16.1 Core Concepts Review
Virtual memory provides:
✓ Isolation between processes
✓ Protection (R/W/X permissions)
✓ Abstraction (address space > physical RAM)
✓ Sharing (libraries, copy-on-write)
Key mechanisms:
- Page tables map virtual → physical
- TLB caches translations
- Page faults handle on-demand loading
- Swap extends memory to disk
Performance factors:
- TLB coverage and hit rate
- Page fault frequency
- NUMA locality
- Cache behavior
16.2 Practical Guidelines
For application developers:
1. Understand your allocator
- Large allocations use mmap
- Small allocations from heap
- Consider jemalloc/tcmalloc for heavy allocation
2. Use huge pages for large data
- madvise(MADV_HUGEPAGE)
- Or MAP_HUGETLB explicitly
3. Consider NUMA on multi-socket
- First-touch placement matters
- Profile with numastat
4. Avoid excessive virtual memory
- Each mmap has overhead
- Don't map huge sparse ranges
5. Lock memory for latency-critical paths
- mlockall() or mlock()
- Prevents page faults in hot paths
For system administrators:
1. Monitor memory pressure
- Watch for swap usage
- Check for OOM events
2. Tune overcommit policy
- /proc/sys/vm/overcommit_memory
3. Configure huge pages appropriately
- Reserve at boot for guaranteed availability
4. Balance swappiness
- /proc/sys/vm/swappiness
- Lower for latency, higher for throughput
16.3 Debugging Checklist
When investigating memory issues:
□ Check overall memory usage (free, /proc/meminfo)
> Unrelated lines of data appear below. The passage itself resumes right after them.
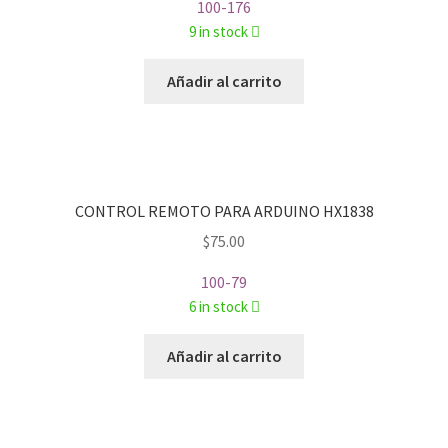
100-176
9 in stock
Añadir al carrito
CONTROL REMOTO PARA ARDUINO HX1838
$
75.00
100-79
6 in stock
Añadir al carrito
□ Examine process memory (pmap, /proc/PID/smaps)
□ Look for memory leaks (valgrind, AddressSanitizer)
□ Check page fault rates (perf stat)
□ Examine TLB behavior (perf stat TLB events)
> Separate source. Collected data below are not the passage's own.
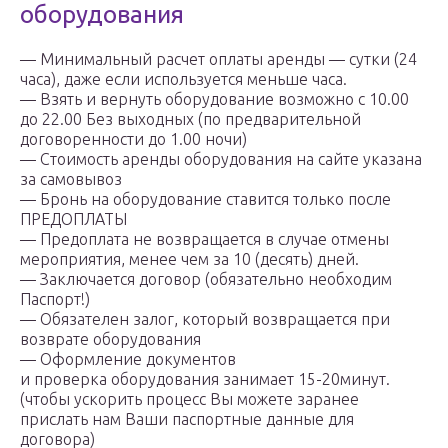
оборудования
— Минимальный расчет оплаты аренды — сутки (24
часа), даже если используется меньше часа.
— Взять и вернуть оборудование возможно с 10.00
до 22.00 Без выходных (по предварительной
договоренности до 1.00 ночи)
— Стоимость аренды оборудования на сайте указана
за самовывоз
— Бронь на оборудование ставится только после
ПРЕДОПЛАТЫ
— Предоплата не возвращается в случае отмены
мероприятия, менее чем за 10 (десять) дней.
— Заключается договор (обязательно необходим
Паспорт!)
— Обязателен залог, который возвращается при
возврате оборудования
— Оформление документов
и проверка оборудования занимает 15-20минут.
(чтобы ускорить процесс Вы можете заранее
прислать нам Ваши паспортные данные для
договора)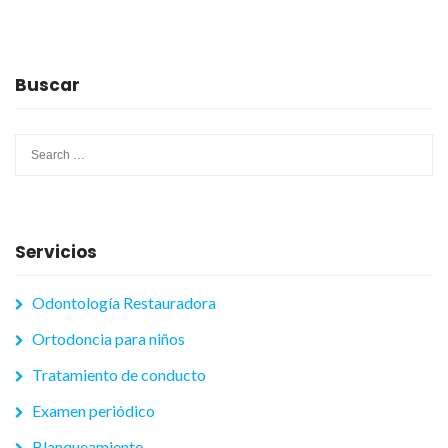
Buscar
Search
for:
Servicios
Odontología Restauradora
Ortodoncia para niños
Tratamiento de conducto
Examen periódico
Blanqueamiento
□ Review NUMA placement (numastat)
□ Check for swap activity (vmstat, sar)
□ Look for OOM events (dmesg)
□ Verify memory limits (cgroups, ulimit)
Virtual memory is the foundation upon which modern operating systems build process isolation, memory protection, and the illusion of infinite memory. The collaboration between hardware page table walkers, TLBs, and operating system page fault handlers creates a seamless abstraction that programmers often take for granted. Yet understanding these mechanisms deeply enables you to write more efficient code, debug mysterious performance problems, and make informed architectural decisions. Whether you’re optimizing a database buffer pool, debugging a memory leak, or designing a new system, the principles of virtual memory inform every aspect of how programs interact with the machine’s most fundamental resource.